My Emax 25 was running great. Parked it. Came back. Dead key. Battery is good. Pto in neutral. Hydrostat selector in neutral. Park brake engaged. Still dead key. No cranking. Nothing. Help.


----------



## Hoodoo Valley (Nov 14, 2006)

Welcome to the forum Dave. I'd check the connections at the battery, and the starter / ground, as well as maybe the seat / operator presence switch. Others will chime in with other ideas but the only other thing I can imagine it being is the ignition switch itself.


----------



## rdr202 (Apr 5, 2010)

Dave 2269 said:


> My Emax 25 was running great. Parked it. Came back. Dead key. Battery is good. Pto in neutral. Hydrostat selector in neutral. Park brake engaged. Still dead key. No cranking. Nothing.
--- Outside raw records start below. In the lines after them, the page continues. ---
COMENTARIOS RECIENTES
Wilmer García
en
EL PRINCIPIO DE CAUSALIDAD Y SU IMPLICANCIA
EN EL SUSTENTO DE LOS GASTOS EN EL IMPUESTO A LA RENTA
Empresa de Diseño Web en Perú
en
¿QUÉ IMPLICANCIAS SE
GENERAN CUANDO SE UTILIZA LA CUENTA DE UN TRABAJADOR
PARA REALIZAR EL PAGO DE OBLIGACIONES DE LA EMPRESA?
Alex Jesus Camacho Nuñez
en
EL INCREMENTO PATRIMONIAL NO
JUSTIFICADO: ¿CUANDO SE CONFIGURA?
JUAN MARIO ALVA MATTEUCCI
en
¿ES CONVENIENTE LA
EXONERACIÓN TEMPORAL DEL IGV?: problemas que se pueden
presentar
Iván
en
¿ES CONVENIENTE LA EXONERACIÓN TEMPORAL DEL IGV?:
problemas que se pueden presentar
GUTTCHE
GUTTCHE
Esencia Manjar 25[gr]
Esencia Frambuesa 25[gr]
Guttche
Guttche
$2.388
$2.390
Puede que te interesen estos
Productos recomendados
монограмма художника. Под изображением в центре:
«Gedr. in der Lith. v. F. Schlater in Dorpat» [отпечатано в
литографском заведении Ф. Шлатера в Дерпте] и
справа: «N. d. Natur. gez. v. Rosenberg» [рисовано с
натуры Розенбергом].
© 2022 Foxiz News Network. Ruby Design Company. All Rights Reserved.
Help.


Check the seat safety wire mine got cut in half by seat frame spliced it back together and she started right up.


Sent from my iPad using Tractor Forum


----------



## k7iou (May 8, 2016)

Dave 2269 said:


> My Emax 25 was running great. Parked it. Came back. Dead key. Battery is good. Pto in neutral. Hydrostat selector in neutral. Park brake engaged. Still dead key. No cranking. Nothing. Help.


My neighbor has a Emax 28 and she has a similar problem. I found the clutch pedal safety switch out of wack. Push it down all the way and it won’t start, let up on pedal several inches and it cranks.

Now if we can cure the cold start issue. Have to use ether. Acts like glow plugs not working.


----------